Tip #5: Allow for the Opt-Out

Facebook Ads Experiment Tip 5

In Tip #4, you were introduced to exclusionary logic. While Website Custom Audiences are great for remarketing to people who have visited specific pages of your website, they also allow you to exclude people based on their activities, too.

We’ve broken down how you can use this for excluding people who bought a previous product, opted in to an offer or already read a blog post you are promoting. But we can take this a step further!

The Opt-Out

One of the ads I showed for my experiment looks something like this:

Facebook Ads Experiment No More

On the surface, this seems a bit insane. I spent money to show people an ad that asks them to remove themselves from targeting of future ads. But I did this for a number of reasons.

First, it allowed me to better focus my ad spend on people who wanted to see my ads. Granted, it didn’t do anything about those who just ignored me, but this made the other ads I ran more efficient.

Second, it allowed my audience to see the things they want to see — and not see the things they didn’t. While they certainly could have blocked me, this allowed a more civil removal. And made it less likely they’d be annoyed by future advertising — and more likely they’d act on it.

Finally, it’s very likely that by taking this approach, I improved trust among my audience. By allowing for the opt-out, they knew that I respected their news feed. This may have helped the general perception of my ads in the future.

Note that while I didn’t run the opt-out campaign throughout the entire duration of the experiment, I did include the link to opt-out within each tip.

How the Opt-Out Worked

Someone could have opted out of my ads by visiting a specific page of my website. So I could then exclude anyone who visited that page in my ad targeting.

Of course, I understand that people are curious, so I knew that a single click opt-out was probably a bad idea. So I made it a two-step process.

When someone clicked on the opt-out ad, they were directed to a page that looked like this…

Facebook Ads Experiment No More

Here is what the final page said…

Okay, now you’ve done it! You will no longer see ads related to this experiment from me.

Trust me, you aren’t hurting my feelings.

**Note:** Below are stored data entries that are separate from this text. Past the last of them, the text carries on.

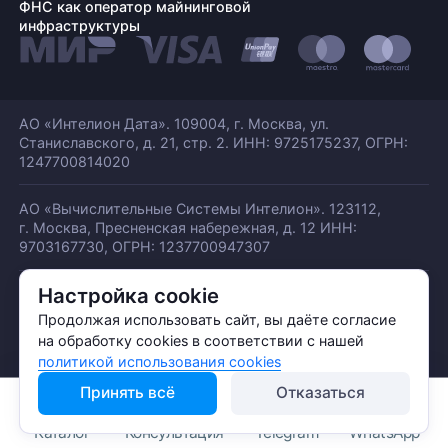
ФНС как оператор майнинговой
инфраструктуры
АО «Интелион Дата». 109004, г. Москва, ул.
Станиславского,
д. 21, стр. 2. ИНН: 9725175237, ОГРН:
1247700814020
АО «Вычислительные Системы Интелион». 123112,
г. Москва, Пресненская набережная,
д. 12 ИНН:
9703167730, ОГРН: 1237700947307
Настройка cookie
© АО «ИНТЕЛИОН ДАТА» 2026
Политика обработки ПДн
Продолжая использовать сайт, вы даёте согласие
Политика конфиденциальности
на обработку cookies в соответствии с нашей
Политика использования куки
политикой использования cookies
Принять всё
Отказаться
Каталог
Консультация
Telegram
WhatsApp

I don’t want to spend money on ads you don’t want to see.

Thanks for participating!

Jon

If you saw that page, you would no longer see the ads associated with my experiment.

Excluding the Opt-Out

To make this work, I created a Website Custom Audience for that final opt-out page with a 180 day duration.

Facebook Ads Experiment No More WCA

Then for all of the ads I created within my experiment, I made sure to exclude that WCA.

Facebook Ad Experiment Tip 3 Targeting

That way, my ads didn’t reach anyone who had viewed that opt-out page within the previous 180 days.

[NOTE: They still could have seen that content organically, which we’ll get to in a later tip!]

The Impact of the Opt-Out

There weren’t a ton of opt-outs. While there were more than 250 clicks on the initial ad, only about 100 followed through with the opt-out.

Of an initial pool of 1,880 people who had opted in for the experiment through Tip #4, 40 opted out (the other 30 opted out from the invitation, too). In other words, that’s about 2% of the initial audience that I would no longer target.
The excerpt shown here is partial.